The Associated Press reports that a newly released study by Dr. William Cooper of Vanderbilt Children’s Hospital found that two and half million children in the U.S. are being prescribed antipsychotics annually. Tthat’s 40 out of every 1,000 children are being exposed to highly toxic drugs that have never been approvedd for use in children.  The drugs damage the central nervous system,  the metabolic system, trigger hyperglycemia, acute weight gain, diabetes, cardiac arrest, cognitive impairment, and are linked to insulin suppression in children. The drugs carry Black Boxes–but that does not seem to deter psychiatry from prescribing these drugs anyway.

These drugs diminish the quality of these children’s lives, possibly forever. Do  these children’s lives have no value?
It is clear that drug manufacturers and their financially dependent health care professionals have put their financial interests above concern for the safety and welfare of children.
These reckless and irresponsible off-label drug prescribing practices have been shielded by a complicit FDA  whose officials bear equal responsibilty for facilitating a massive crime against children’s mental and physical health.

Regulators’ approval of ever more toxic drugs and drug patches — without regard for the long-term consequences the drugs are likely to cause– has resulted in catastrophic drug-induced harm.

A long overdue review by the FDA and the manufacturers of psychostimulant drugs used to treat children labeled as ADHD, a controversial unvalidated diagnosis, is a stunning confirmation of these drugs’ hazardous effects in children.

The review found almost 1,000 reports of psychosis or mania possibly linked to the drugs — which included Adderall, Concerta, Ritalin and Strattera — from Jan. 1, 2000, through June 30, 2005. The reports were pulled from the FDA’s database and from the drug companies themselves.  Executive Summaries of the reports submitted by FDA medical safety officers of their analysis of adverse event reports in clinical trials and in post-marketing reports follow the AP report about the abusive prescribing of antipsychotic drugs for children.

“The most important finding of this review is that signs and symptoms of psychosis or mania, particularly hallucinations, can occur in some patients with no identifiable risk factors, at usual doses of any of the drugs currently used to treat ADHD."
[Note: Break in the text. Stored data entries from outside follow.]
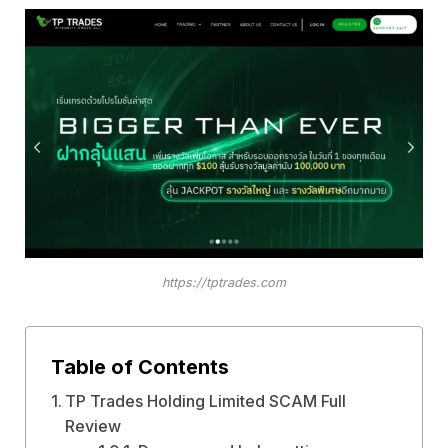
https://tptrades.com
Table of Contents
TP Trades Holding Limited SCAM Full
Review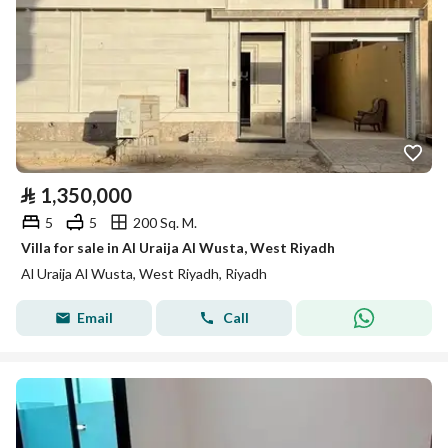
⃁
1,350,000
5
5
200 Sq. M.
Villa for sale in Al Uraija Al Wusta, West Riyadh
Al Uraija Al Wusta, West Riyadh, Riyadh
Email
Call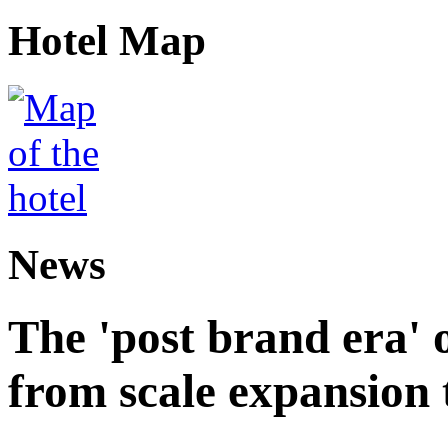
Hotel Map
News
The 'post brand era' o
from scale expansion t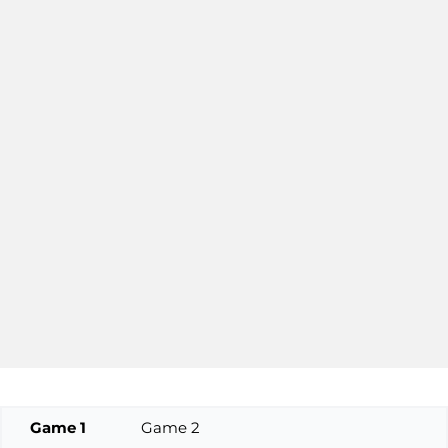
Game 1
Game 2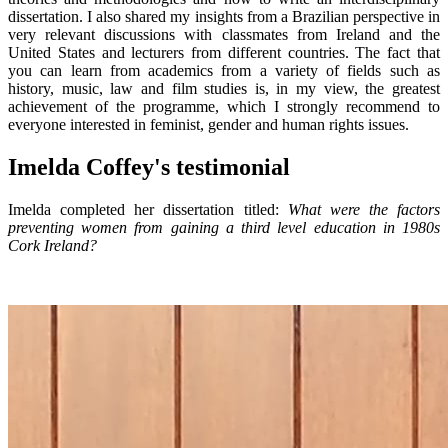
dissertation. I also shared my insights from a Brazilian perspective in
very relevant discussions with classmates from Ireland and the
United States and lecturers from different countries. The fact that
you can learn from academics from a variety of fields such as
history, music, law and film studies is, in my view, the greatest
achievement of the programme, which I strongly recommend to
everyone interested in feminist, gender and human rights issues.
Imelda Coffey's testimonial
Imelda completed her dissertation titled:
What were the factors
preventing women from gaining a third level education in 1980s
Cork Ireland?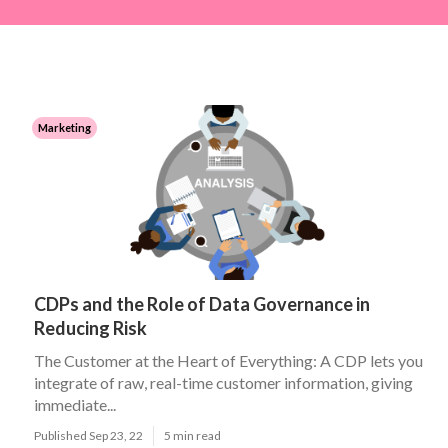
Marketing
CDPs and the Role of Data Governance in
Reducing Risk
The Customer at the Heart of Everything: A CDP lets you
integrate of raw, real-time customer information, giving
immediate...
Published Sep 23, 22
5 min read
“A substantial proportion of psychosis-related cases were reported to occur in children age ten years or less, a population in which hallucinations are not common. The occurrence of such symptoms in young children may be particularly traumatic and undesirable, both to the child and the parents. The predominance in young children of hallucinations, both visual and tactile, involving insects, snakes and worms is striking, and deserves further evaluation. Positive rechallenge (i.e., recurrence of symptoms when drug is re-introduced) is considered a hallmark for causality assessment of adverse events. Cases of psychosis related events which included a positive rechallenge were identified in this review for each of the drugs included in this analysis.”

Prescribing antipsychotic drugs for children will go down in the annals of medicine as one of the greatest crimes against children—as these drugs diminish the quality of their lives, possibly forever.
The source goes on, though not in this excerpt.